IF 1.9 Q3 ENDOCRINOLOGY & METABOLISM Pub Date : 2024-09-16 DOI: 10.1186/s13044-024-00209-4
Daisuke Uno, Kazuhira Endo, Tomomi Yoshikawa, Nobuyuki Hirai, Eiji Kobayashi, Yosuke Nakanishi, Satoru Kondo, Tomokazu Yoshizaki

Introduction: Activation of the MAPK pathway by genetic mutations (such as BRAF and RET) initiates and accelerates the growth of papillary thyroid carcinoma (PTC). However, the correlation between genetic mutations and clinical features remains to be established. Therefore, this study aimed to retrospectively analyze major genetic mutations, specifically BRAF mutations and RET rearrangements, and develop a treatment algorithm by comparing background and clinical characteristics.

Method: One hundred thirteen patients with primary PTC were included in this study. BRAF mutations were detected via Sanger sequencing and RET rearrangements were detected via fluorescence in situ hybridization (FISH) analysis, and reverse transcription polymerase chain reaction (RT-PCR). The patients were categorized into two groups based on the presence of BRAF mutations and RET rearrangements and their clinical characteristics (age, sex, TNM, stage, extratumoral extension, tumor size, unifocal/multifocal lesions, vascular invasion, differentiation, chronic thyroiditis, preoperative serum thyroglobulin level, and 18F-fluorodeoxyglucose (FDG) uptake) were compared subsequently.

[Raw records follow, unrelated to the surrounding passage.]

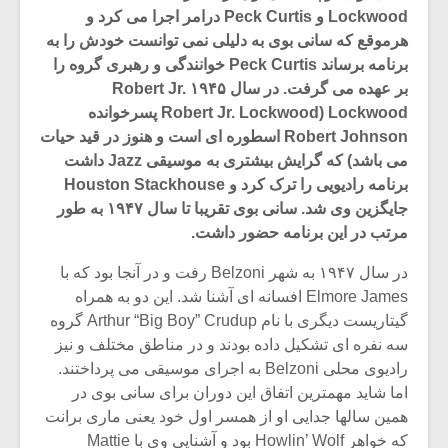
Lockwood و Peck Curtis درامر اجرا می کرد و
هرموقع که سانی بوی به دلیلی نمی توانست خودش را به
برنامه برساند Peck Curtis خوانندگی و رهبری گروه را
بر عهده می گرفت. در سال ۱۹۴۵ Robert Jr.
Lockwood (Robert Jr. Lockwood پسرخوانده
Robert Johnson اسطوره ای است و هنوز در قید حیات
می باشد) که گرایش بیشتری به موسیقی Jazz داشت
برنامه رادیویی را ترک کرد و Houston Stackhouse
جایگزین وی شد. سانی بوی تقریبا تا سال ۱۹۴۷ به طور
مرتب در این برنامه حضور داشت.
در سال ۱۹۴۷ به شهر Belzoni رفت و در آنجا بود که با
Elmore James افسانه ای آشنا شد. این دو به همراه
میکلوش روژا
موریس ژار
گیتاریست دیگری با نام Arthur “Big Boy” Crudup گروه
سه نفره ای تشکیل داده بودند و در مناطق مختلف و نیز
رادیوی محلی Belzoni به اجرای موسیقی می پرداختند.
اما شاید مهمترین اتفاق این دوران برای سانی بوی در
یادداشتی بر موسیقی
دوره آموزش
همین سالها جدایی او از همسر اول خود یعنی ماری برانت
متن فیلم «متری
موسیقی بر
که خواهر Howlin’ Wolf بود و آشنایی وی با Mattie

Result: After excluding unanalyzable specimens, 80 PTC patients (22 males and 58 females, mean age: 57.2 years) were included in the study. RET rearrangements were positive in 8 cases (10%), and BRAF mutation was positive in 63 (78.6%). The RET rearrangement group was significantly associated with younger age (p = 0.024), multifocal lesion (p = 0.048), distant metastasis (p = 0.025) and decreased 18F-fluorodeoxyglucose uptake (p < 0.001). The BRAF mutation group was significantly associated with unifocal lesions (p = 0.02) and increased 18F-FDG uptake (p = 0.004).

Conclusion: In this study, an increase in M classification cases was found in the RET rearrangements group. However, genetic mutations were not associated with the clinical stage, and no factors that could be incorporated into the treatment algorithm were identified.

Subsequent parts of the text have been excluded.